On June 11, 2023, Raposo and Dream Street members Frankie J. Galasso, & Matt Ballinger released the single entitled, "Smile" on what would have been former band member, Chris Trousdale's 38th birthday in honor of him following his death in 2020. (Note: Jesse McCartney left the group prior to the lawsuits in 2002 meaning he is no longer an official member and did not perform in "Smile")

The official music video for "Smile" was uploaded to Raposo's YouTube channel the following day.

On August 8, 2023, Raposo released the album entitled "City Country".

In February 2024, It was announced that Matt Ballinger and Greg Raposo would be attending Pop2000 In Paradise at the Villa del Palmar Flamingos Beach Resort & Spa Riviera Nayarit in Nuevo Vallarta, Mexico from September 28 to October 3, 2024.

It was revealed in June 2024 that Frankie had stepped back from the band's revival, leaving Ballinger and Raposo as a duo.

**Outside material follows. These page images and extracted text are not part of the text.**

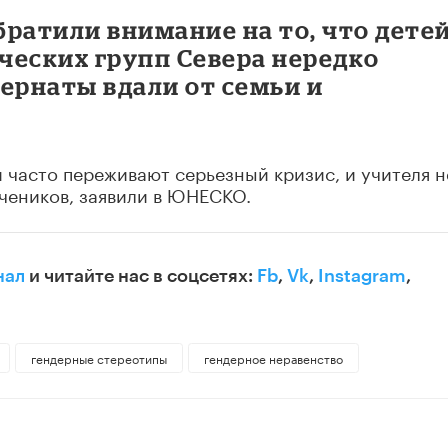
ратили внимание на то, что дете
ческих групп Севера нередко
рнаты вдали от семьи и
и часто переживают серьезный кризис, и учителя н
учеников, заявили в ЮНЕСКО.
нал
и читайте нас в соцсетях:
Fb
,
Vk
,
Instagram
,
гендерные стереотипы
гендерное неравенство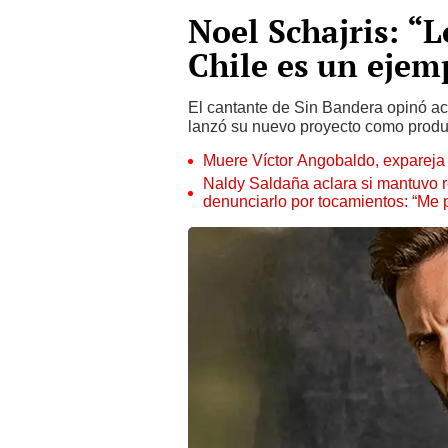
Noel Schajris: “
Chile es un ejem
El cantante de Sin Bandera opinó ace
lanzó su nuevo proyecto como product
Muere Víctor Angobaldo, expareja 
Naldy Saldaña aclara si mantuvo re
denunciarlo por tocamientos: “Me 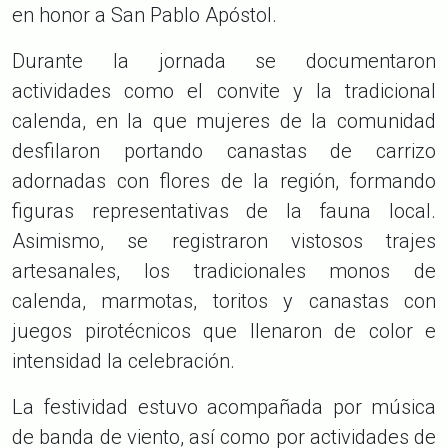
en honor a San Pablo Apóstol.
Durante la jornada se documentaron
actividades como el convite y la tradicional
calenda, en la que mujeres de la comunidad
desfilaron portando canastas de carrizo
adornadas con flores de la región, formando
figuras representativas de la fauna local.
Asimismo, se registraron vistosos trajes
artesanales, los tradicionales monos de
calenda, marmotas, toritos y canastas con
juegos pirotécnicos que llenaron de color e
intensidad la celebración.
La festividad estuvo acompañada por música
de banda de viento, así como por actividades de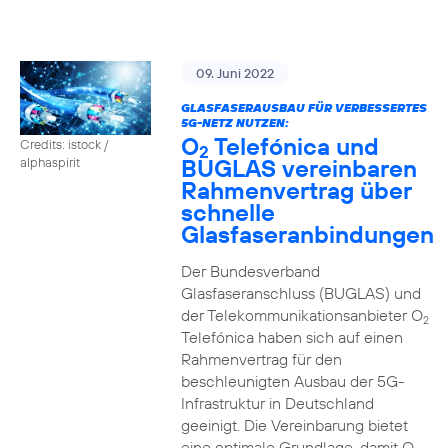
09. Juni 2022
GLASFASERAUSBAU FÜR VERBESSERTES
5G-NETZ NUTZEN:
O
Telefónica und
Credits: istock /
2
BUGLAS vereinbaren
alphaspirit
Rahmenvertrag über
schnelle
Glasfaseranbindungen
Der Bundesverband
Glasfaseranschluss (BUGLAS) und
der Telekommunikationsanbieter O
2
Telefónica haben sich auf einen
Rahmenvertrag für den
beschleunigten Ausbau der 5G-
Infrastruktur in Deutschland
geeinigt. Die Vereinbarung bietet
eine optimale Grundlage, damit O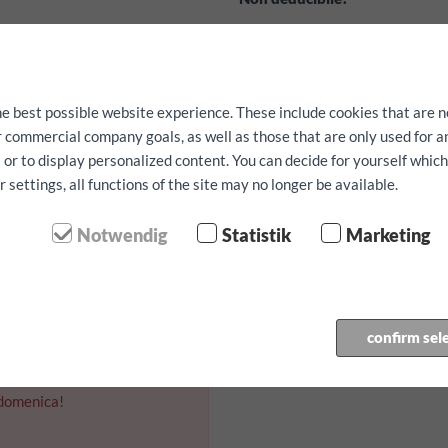
servizi gratuiti:
navigatore, segg
prenotare anticipatamente in bas
La disponibilitá non puó essere 
he best possible website experience. These include cookies that are n
ur commercial company goals, as well as those that are only used for 
 or to display personalized content. You can decide for yourself whic
 chilometro
settings, all functions of the site may no longer be available.
Notwendig
Statistik
Marketing
 ritiro:
 ritorno:
confirm sel
 domenica!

On April 25, 2025, Raposo released the single entitled "Wasn't You Wasn't Me" featuring NICO. The official lyric video was released April 30, 2025.

In May 2025, it was revealed that Dream Street would be performing alongside British rock band BBMak in June 2025.

On June 18, 2025, Dream Street performed alongside BBMak at StageOne at FTC in Fairfield, Connecticut and on June 23, 2025 at City Winery New York City in downtown Manhattan.

==Personal life==
Raposo began dating Julie Cordero in 2005. They married in September 2014 after 9 years of dating. Together, they have four children.